Auf welche europäischen Aktien die Bank of America jetzt setzt
Bank of America rät zu Pharmawerten
Insgesamt überwiegt Pessimismus für europäische Aktien
hip London
Bank of America geht davon aus, dass die Kurse europäischer Aktien im Jahresverlauf nachgeben werden. Ein sich abschwächendes weltweites Wachstum, niedrigere Erwartungen an die Unternehmensgewinne und steigende Risikoprämien dürften nach Ansicht ihres Strategen Sebastian Raedler dafür sorgen.
Raedler erwartet, dass der Stoxx 600 bis Mitte des Jahres bei 470 Zählern stehen wird. „Die regionalen Projektionen unserer Volkswirte legen nahe, dass sich das Wirtschaftswachstum weltweit verlangsamen wird“, sagte Raedler in London vor Journalisten.
Zykliker untergewichtet
Für europäische Pharmawerte hält die Bank of America einen attraktiven Einstiegszeitpunkt für gekommen. Die Kurse hatten zuletzt auf Grund von negativen Nachrichten zu Einzelwerten und Besorgnis über die Entwicklung der Impfpolitik in den USA nach dem Amtsantritt von Donald Trump nachgegeben.

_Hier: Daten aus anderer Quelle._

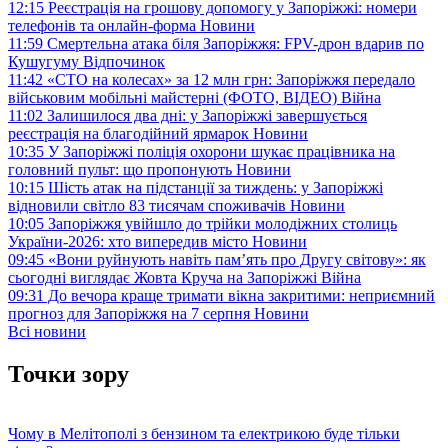
12:15
Реєстрація на грошову допомогу у Запоріжжі: номери
телефонів та онлайн-форма
Новини
11:59
Смертельна атака біля Запоріжжя: FPV-дрон вдарив по
Кушугуму
Відпочинок
11:42
«СТО на колесах» за 12 млн грн: Запоріжжя передало
військовим мобільні майстерні (ФОТО, ВІДЕО)
Війна
11:02
Залишилося два дні: у Запоріжжі завершується
реєстрація на благодійний ярмарок
Новини
10:35
У Запоріжжі поліція охорони шукає працівника на
головний пульт: що пропонують
Новини
10:15
Шість атак на підстанції за тиждень: у Запоріжжі
відновили світло 83 тисячам споживачів
Новини
10:05
Запоріжжя увійшло до трійки молодіжних столиць
України-2026: хто випередив місто
Новини
09:45
«Вони руйнують навіть пам’ять про Другу світову»: як
сьогодні виглядає Жовта Круча на Запоріжжі
Війна
09:31
До вечора краще тримати вікна закритими: неприємний
прогноз для Запоріжжя на 7 серпня
Новини
Всі новини
Точки зору
Чому в Мелітополі з бензином та електрикою буде тільки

Zykliker werden von Raedler untergewichtet. Er rechnet zudem mit einer Underperformance der europäischen Banken, sollten die Anleihenrenditen wie von ihm erwartet sinken. Luxusgüterhersteller werden von ihm dagegen weiter übergewichtet. Das sei „ein zyklischer Hedge in unserem defensiv ausgerichteten Portfolio“, heißt es in einem Strategie-Update aus der vergangenen Woche.
Risiko Wachstumsängste
Die derzeitige Stärke des Dollar lege nahe, dass negative Überraschungen auf der Makroebene drohen. „Dadurch steigt das Risiko, dass die Märkte ähnlich wie 2022 von Wachstumsängsten unter Druck gesetzt werden könnten.“ Vor drei Jahren hatten die hohe Inflation und der russische Angriff auf die Ukraine Furcht vor einem weltweiten Abschwung geweckt.
„Wir befinden uns in einem Markt, der sich selbst davon überzeugt hat, dass die derzeitige Makro-Stärke permanenter Natur ist“, sagte Raedler. „Eine Menge Dinge, die weltweit schieflaufen können, sind richtig gelaufen.“
„Eine Menge Cash auf der Bilanz“
Bei der Bank of America habe man damit gerechnet, dass die Zinserhöhungen wesentlich mehr Schaden anrichten würden. „Aber die Liquiditätsspritzen während der Pandemie haben dazu geführt, dass Unternehmen eine Menge Cash auf der Bilanz hatten“, sagte Raedler. „Das hat sie länger vor den steigenden Finanzierungskosten geschützt.“
Software gehöre normalerweise zu den Branchen, die auf steigende Zinsen mit Underperformance reagiere. In den vergangenen Monaten hätten sich Software-Aktien aus Sympathie mit den US-Techwerten wesentlich besser entwickelt. Das hohe Gewicht von SAP im deutschen Markt habe dazu geführt, dass deutsche Aktien deutlich besser gelaufen seien als die Zinsentwicklung nahelegen würde.
Gegenwind setzt ein
Nun habe Gegenwind eingesetzt. Dazu gehört für ihn der starke Dollar, mögliche Einfuhrzölle und die Zuwanderungsdebatte in den USA. „Das US-Haushaltsdefizit ist bereits sehr groß“, sagte Raedler. „Das könnte das Ausmaß weiterer Konjunkturstimuli für den Ausgleich negativer Auswirkungen steigender Zölle begrenzen.“
Er geht davon aus, dass der weltweite Einkaufsmanagerindex bis zur Jahresmitte von zuletzt 52,5 auf 49 zurückgehen wird. Das würde die Risikoprämien nach oben treiben, denn: „Was für die Assetpreise an erster Stelle zählt, ist das weltweite Wachstum.“
Wirtschaftliche Systeme seien selbstausgleichend. Verlangsame sich die Wirtschaft, schritten die Notenbanken ein. Raedler hat bereits erste Anzeichen dafür ausgemacht, dass sich der Schwung hinter dem starken Dollar langsam abschwächt.
Es könne auch anders kommen, gab Raedler zu. Die Verbraucher könnten zu Höchstform auflaufen und durch ihren Konsum alles Negative ausgleichen.